If you compile and run this program with the fork inline_il_asm of Roslyn, you will be able to see:

C:\Code\dotnet>program "il asm helloworld!"
16
method call: TryBindMethod with 1 arguments
sizeof<Vector3> stored in local var: 12
Sizeof<T> with Vector3: 12

If you want to experiment things with my branch, simply clone, run the Restore.cmd command, open the solution Compilers.sln, set active project csc and add your program argument to your cs file in the project properties, that’s all!

Next?

This prototype demonstrates that making a DSL extension that supports IL ASM instruction is quite easy to do with Roslyn.

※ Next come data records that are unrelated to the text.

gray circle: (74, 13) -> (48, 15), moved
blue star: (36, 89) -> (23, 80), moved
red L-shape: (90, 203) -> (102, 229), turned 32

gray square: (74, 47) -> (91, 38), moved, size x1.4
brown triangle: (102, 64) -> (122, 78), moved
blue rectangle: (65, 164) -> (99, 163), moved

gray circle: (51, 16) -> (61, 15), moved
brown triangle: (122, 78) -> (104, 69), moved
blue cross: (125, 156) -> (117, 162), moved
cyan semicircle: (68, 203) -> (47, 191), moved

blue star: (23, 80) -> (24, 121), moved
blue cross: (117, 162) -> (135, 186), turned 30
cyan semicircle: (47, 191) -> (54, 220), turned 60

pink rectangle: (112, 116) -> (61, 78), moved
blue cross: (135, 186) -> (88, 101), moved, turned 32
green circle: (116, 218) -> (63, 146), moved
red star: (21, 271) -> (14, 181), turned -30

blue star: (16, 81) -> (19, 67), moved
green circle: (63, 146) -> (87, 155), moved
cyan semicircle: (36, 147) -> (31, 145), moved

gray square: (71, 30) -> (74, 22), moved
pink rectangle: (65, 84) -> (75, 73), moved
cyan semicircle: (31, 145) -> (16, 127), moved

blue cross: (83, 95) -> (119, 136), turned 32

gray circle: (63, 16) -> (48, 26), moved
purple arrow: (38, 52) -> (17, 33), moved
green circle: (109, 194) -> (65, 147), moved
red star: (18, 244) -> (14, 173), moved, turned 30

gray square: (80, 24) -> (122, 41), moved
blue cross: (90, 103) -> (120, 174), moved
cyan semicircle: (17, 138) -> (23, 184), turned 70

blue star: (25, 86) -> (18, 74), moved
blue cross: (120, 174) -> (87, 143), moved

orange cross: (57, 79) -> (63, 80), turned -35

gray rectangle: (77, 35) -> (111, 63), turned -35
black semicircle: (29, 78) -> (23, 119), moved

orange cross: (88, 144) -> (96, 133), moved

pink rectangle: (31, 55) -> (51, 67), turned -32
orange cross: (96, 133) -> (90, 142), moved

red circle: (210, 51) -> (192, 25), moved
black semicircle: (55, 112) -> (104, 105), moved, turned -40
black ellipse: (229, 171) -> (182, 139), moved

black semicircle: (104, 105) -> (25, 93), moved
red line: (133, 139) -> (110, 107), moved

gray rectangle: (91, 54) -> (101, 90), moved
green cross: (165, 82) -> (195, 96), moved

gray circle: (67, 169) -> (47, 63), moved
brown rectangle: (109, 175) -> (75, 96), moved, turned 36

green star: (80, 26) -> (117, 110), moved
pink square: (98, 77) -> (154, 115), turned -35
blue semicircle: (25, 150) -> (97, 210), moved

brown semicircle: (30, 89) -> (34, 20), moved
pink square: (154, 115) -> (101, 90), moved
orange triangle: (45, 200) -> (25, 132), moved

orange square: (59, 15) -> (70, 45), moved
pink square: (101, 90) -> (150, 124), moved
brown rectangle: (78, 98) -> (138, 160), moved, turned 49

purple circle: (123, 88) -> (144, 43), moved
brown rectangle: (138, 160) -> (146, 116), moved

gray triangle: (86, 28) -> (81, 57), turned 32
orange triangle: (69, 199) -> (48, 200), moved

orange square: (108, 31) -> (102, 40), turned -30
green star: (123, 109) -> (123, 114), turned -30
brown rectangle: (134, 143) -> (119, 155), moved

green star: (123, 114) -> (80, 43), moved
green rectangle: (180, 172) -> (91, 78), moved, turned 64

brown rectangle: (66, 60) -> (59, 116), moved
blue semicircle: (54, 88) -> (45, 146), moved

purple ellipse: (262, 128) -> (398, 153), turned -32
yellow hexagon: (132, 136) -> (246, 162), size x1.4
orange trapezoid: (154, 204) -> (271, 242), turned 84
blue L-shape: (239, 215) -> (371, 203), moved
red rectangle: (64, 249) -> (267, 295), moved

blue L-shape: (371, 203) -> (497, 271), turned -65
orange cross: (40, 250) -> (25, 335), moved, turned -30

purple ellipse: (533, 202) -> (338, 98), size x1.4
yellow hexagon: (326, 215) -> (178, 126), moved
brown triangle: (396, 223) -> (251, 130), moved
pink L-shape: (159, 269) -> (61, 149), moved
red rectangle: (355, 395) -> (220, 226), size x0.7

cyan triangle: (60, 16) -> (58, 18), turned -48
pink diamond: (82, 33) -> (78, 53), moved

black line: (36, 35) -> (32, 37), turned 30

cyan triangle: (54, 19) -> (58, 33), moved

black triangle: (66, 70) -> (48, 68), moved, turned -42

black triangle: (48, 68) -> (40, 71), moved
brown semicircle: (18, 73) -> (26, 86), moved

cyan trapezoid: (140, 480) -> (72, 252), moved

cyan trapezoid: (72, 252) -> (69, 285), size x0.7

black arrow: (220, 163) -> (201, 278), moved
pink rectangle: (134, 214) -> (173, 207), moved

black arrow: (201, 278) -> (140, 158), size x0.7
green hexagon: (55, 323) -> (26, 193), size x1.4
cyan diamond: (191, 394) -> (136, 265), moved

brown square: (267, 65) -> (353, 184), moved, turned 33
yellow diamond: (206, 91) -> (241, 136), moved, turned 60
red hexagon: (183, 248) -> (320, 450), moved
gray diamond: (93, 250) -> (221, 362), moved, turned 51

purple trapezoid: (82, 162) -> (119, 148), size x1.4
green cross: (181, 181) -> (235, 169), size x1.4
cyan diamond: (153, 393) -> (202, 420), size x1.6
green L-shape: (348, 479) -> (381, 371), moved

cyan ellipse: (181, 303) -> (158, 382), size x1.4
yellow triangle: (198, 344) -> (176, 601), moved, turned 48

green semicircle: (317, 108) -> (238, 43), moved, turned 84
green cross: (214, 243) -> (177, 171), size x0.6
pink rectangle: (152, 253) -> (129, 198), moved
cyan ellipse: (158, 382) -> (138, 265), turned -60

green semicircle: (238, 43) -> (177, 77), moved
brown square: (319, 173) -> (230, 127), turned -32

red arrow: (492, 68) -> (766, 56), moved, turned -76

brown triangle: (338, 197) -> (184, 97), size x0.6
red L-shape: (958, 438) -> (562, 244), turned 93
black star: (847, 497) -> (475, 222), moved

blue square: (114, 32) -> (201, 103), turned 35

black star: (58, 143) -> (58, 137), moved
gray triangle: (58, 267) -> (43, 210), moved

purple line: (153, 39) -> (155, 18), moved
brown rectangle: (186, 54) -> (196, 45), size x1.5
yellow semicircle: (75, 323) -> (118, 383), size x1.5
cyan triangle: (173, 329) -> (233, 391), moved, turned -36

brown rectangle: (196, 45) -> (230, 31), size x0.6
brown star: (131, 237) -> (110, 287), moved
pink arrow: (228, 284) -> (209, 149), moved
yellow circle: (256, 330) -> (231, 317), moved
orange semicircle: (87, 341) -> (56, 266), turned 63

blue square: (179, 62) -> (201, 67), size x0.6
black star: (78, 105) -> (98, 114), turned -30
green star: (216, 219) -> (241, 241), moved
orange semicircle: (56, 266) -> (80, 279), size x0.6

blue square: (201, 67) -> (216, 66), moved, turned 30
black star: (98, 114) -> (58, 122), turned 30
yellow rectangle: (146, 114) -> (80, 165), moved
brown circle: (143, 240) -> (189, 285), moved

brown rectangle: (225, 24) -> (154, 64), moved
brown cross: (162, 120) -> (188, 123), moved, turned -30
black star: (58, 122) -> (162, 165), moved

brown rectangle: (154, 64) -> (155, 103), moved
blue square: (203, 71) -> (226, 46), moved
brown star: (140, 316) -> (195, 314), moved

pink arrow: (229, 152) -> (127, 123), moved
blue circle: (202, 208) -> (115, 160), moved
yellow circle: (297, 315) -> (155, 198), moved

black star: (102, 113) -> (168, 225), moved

I can say that, as a casual user of IL ASM, I love a lot more the syntax of this prototype than the one originaly proposed. It makes things a lot more easier to use, you simply have 2 generic functions to use in your code and you are done, still C# friendly, magic!

But in the end, this is of course source of debating and language designer friction, so I would not mind having a much more verbose alternative, if we at least get the feature of accessing some IL compiler instrinsics for real! ;)

Anyway, there is a new toy in town for C#, inline IL ASM, happy coding!